*Entries provided*:
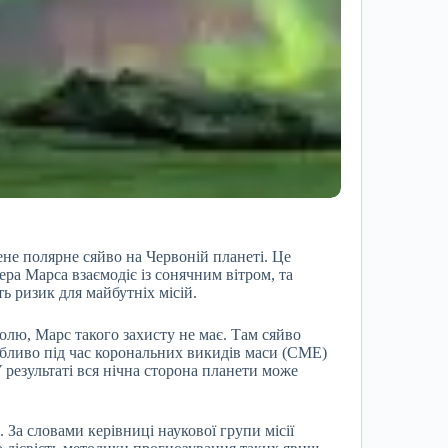
ене полярне сяйво на Червоній планеті. Це
ера Марса взаємодіє із сонячним вітром, та
ь ризик для майбутніх місій.
полю, Марс такого захисту не має. Там сяйво
обливо під час корональних викидів маси (CME)
результаті вся нічна сторона планети може
. За словами керівниці наукової групи місії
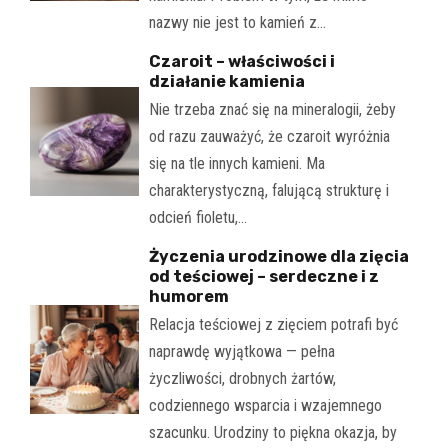
nazwy nie jest to kamień z…
Czaroit – właściwości i
działanie kamienia
Nie trzeba znać się na mineralogii, żeby
od razu zauważyć, że czaroit wyróżnia
się na tle innych kamieni. Ma
charakterystyczną, falującą strukturę i
odcień fioletu,…
Życzenia urodzinowe dla zięcia
od teściowej – serdeczne i z
humorem
Relacja teściowej z zięciem potrafi być
naprawdę wyjątkowa — pełna
życzliwości, drobnych żartów,
codziennego wsparcia i wzajemnego
szacunku. Urodziny to piękna okazja, by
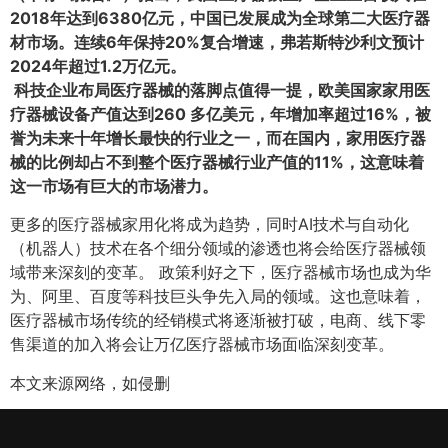
2018年达到6380亿元，中国已发展成为全球第二大医疗器
材市场。连续6年保持20%复合增速，弗若斯特沙利文预计
2024年超过1.2万亿元。
科技企业布局医疗器械的落脚点值得一提，欧美国家家用医
疗器械设备产值达到260 多亿美元，年增加率超过16%，被
誉为未来十年增长最快的行业之一，而在国内，家用医疗器
械的比例却占不到整个医疗器械行业产值的11%，这意味着
这一市场有巨大的市场潜力。
更多的医疗器械家用化将成为趋势，同时AI技术与自动化
（机器人）技术在各个细分领域的渗透也将会给医疗器械领
域带来深刻的变革。 政策利好之下，医疗器械市场也成为华
为、阿里、百度等科技巨头争先入局的领域。这也意味着，
医疗器械市场传统的经销模式将逐渐被打破，电商、线下零
售渠道的加入将会让万亿医疗器械市场面临深刻变革。
本文来源网络，如侵删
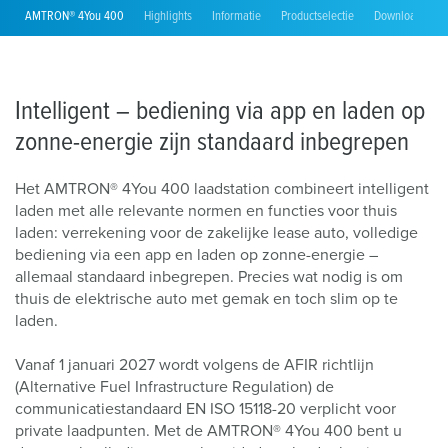
AMTRON® 4You 400
Highlights
Informatie
Productselectie
Downloads
Intelligent – bediening via app en laden op
zonne-energie zijn standaard inbegrepen
Het AMTRON® 4You 400 laadstation combineert intelligent
laden met alle relevante normen en functies voor thuis
laden: verrekening voor de zakelijke lease auto, volledige
bediening via een app en laden op zonne-energie –
allemaal standaard inbegrepen. Precies wat nodig is om
thuis de elektrische auto met gemak en toch slim op te
laden.
Vanaf 1 januari 2027 wordt volgens de AFIR richtlijn
(Alternative Fuel Infrastructure Regulation) de
communicatiestandaard EN ISO 15118-20 verplicht voor
private laadpunten. Met de AMTRON® 4You 400 bent u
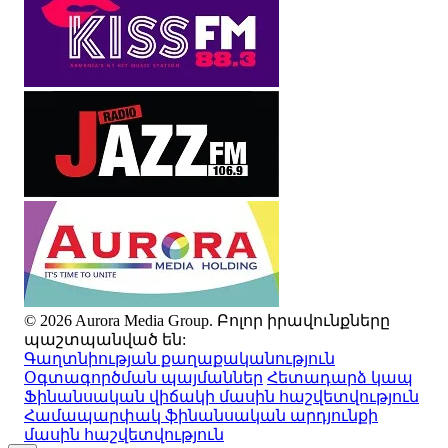
© 2026 Aurora Media Group. Բոլոր իրավունքները
պաշտպանված են:
Գաղտնիության քաղաքականություն
Օգտագործման պայմաններ
Հետադարձ կապ
Ֆինանսական վիճակի մասին հաշվետվություն
Համապարփակ ֆինանսական արդյունքի
մասին հաշվետվություն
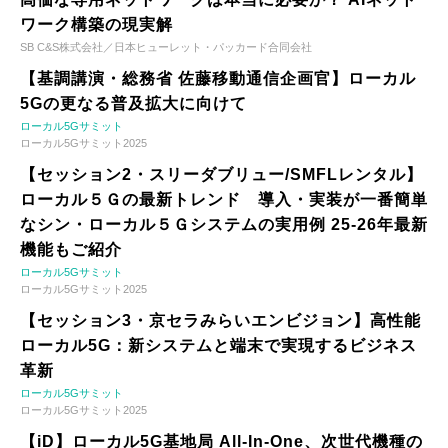
ワーク構築の現実解
SB C&S株式会社／日本ヒューレット・パッカード合同会社
【基調講演・総務省 佐藤移動通信企画官】ローカル
5Gの更なる普及拡大に向けて
ローカル5Gサミット
ローカル5Gサミット2025
【セッション2・スリーダブリュー/SMFLレンタル】
ローカル５Ｇの最新トレンド 導入・実装が一番簡単
なシン・ローカル５Ｇシステムの実用例 25-26年最新
機能もご紹介
ローカル5Gサミット
ローカル5Gサミット2025
【セッション3・京セラみらいエンビジョン】高性能
ローカル5G：新システムと端末で実現するビジネス
革新
ローカル5Gサミット
ローカル5Gサミット2025
【iD】ローカル5G基地局 All-In-One、次世代機種の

*Directions*: Beginning with the line that holds "Օգտագործման պայմաններ", output each line to the end of the material above, exactly, omitting the pictures.

*Task solution*:
Օգտագործման պայմաններ
Հետադարձ կապ
Ֆինանսական վիճակի մասին հաշվետվություն
Համապարփակ ֆինանսական արդյունքի
մասին հաշվետվություն
ワーク構築の現実解
SB C&S株式会社／日本ヒューレット・パッカード合同会社
【基調講演・総務省 佐藤移動通信企画官】ローカル
5Gの更なる普及拡大に向けて
ローカル5Gサミット
ローカル5Gサミット2025
【セッション2・スリーダブリュー/SMFLレンタル】
ローカル５Ｇの最新トレンド 導入・実装が一番簡単
なシン・ローカル５Ｇシステムの実用例 25-26年最新
機能もご紹介
ローカル5Gサミット
ローカル5Gサミット2025
【セッション3・京セラみらいエンビジョン】高性能
ローカル5G：新システムと端末で実現するビジネス
革新
ローカル5Gサミット
ローカル5Gサミット2025
【iD】ローカル5G基地局 All-In-One、次世代機種の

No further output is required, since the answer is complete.